Concept #2 - Analogies and Parallelism
- Parallelism is similarities of of situations within literary works. Characters who are parallel would be characters who are the exact opposite of one another, authors use parallel characters to emphasize each other.
-In literature authors often take small elements that readers have seen in other stories taking advantage of readers knowledge of the original story by employing signs we'll be able to recognize in their work. This creates parallelism providing a shortcut for the author so that they don't have to explain some of the background information.
- Analogies are two things that are different compared with each other such as similes or metaphors. Authors may use analogies in the form that they may take a character from their story and compare it with a character from a fairy tale in order to make the character familiar to us. Other times, authors may take a character we are familiar with and change some of their aspects for emphasis.
- Analogies help readers gain comprehension of the story. Usually authors will take an idea the reader is used to and compares it with something new to add a twist into their story.

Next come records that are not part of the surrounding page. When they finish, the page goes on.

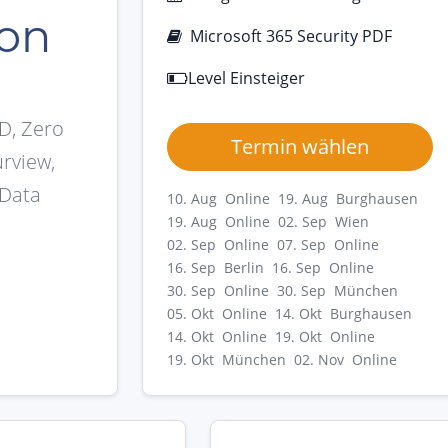
ion
Microsoft 365 Security PDF
Level Einsteiger
D, Zero
Termin wählen
urview,
 Data
10. Aug Online
19. Aug Burghausen
19. Aug Online
02. Sep Wien
02. Sep Online
07. Sep Online
16. Sep Berlin
16. Sep Online
30. Sep Online
30. Sep München
05. Okt Online
14. Okt Burghausen
14. Okt Online
19. Okt Online
19. Okt München
02. Nov Online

Ex. In Beastly, instead of taking Lindy's father and sugar coating him like in some versions of the Beauty and the Beast, Flinn just straight out makes him an alcoholic and druggie. In most stories Belle is given to the Beast in exchange for the fathers life because he has no option, but what Flinn did by making Lindy's father irresponsible was emphasize the love of two abandoned teenagers who found company in each other.
Concept # 3 Plot Structure
- Plot structure is a literary element, it described the sequence of events in a story in the following order: exposition, rising action, climax, falling action, and resolution.
- When an author takes the plot of a fairy tale they don't have to necessarily copy the whole thing, the author can turn it upside down if that is want. The point of borrowing another stories plot is to "make use of details or patterns, portions of some prior story to add depth and texture to your story, to bring out a theme" or, "to lend irony to a statement"(foster)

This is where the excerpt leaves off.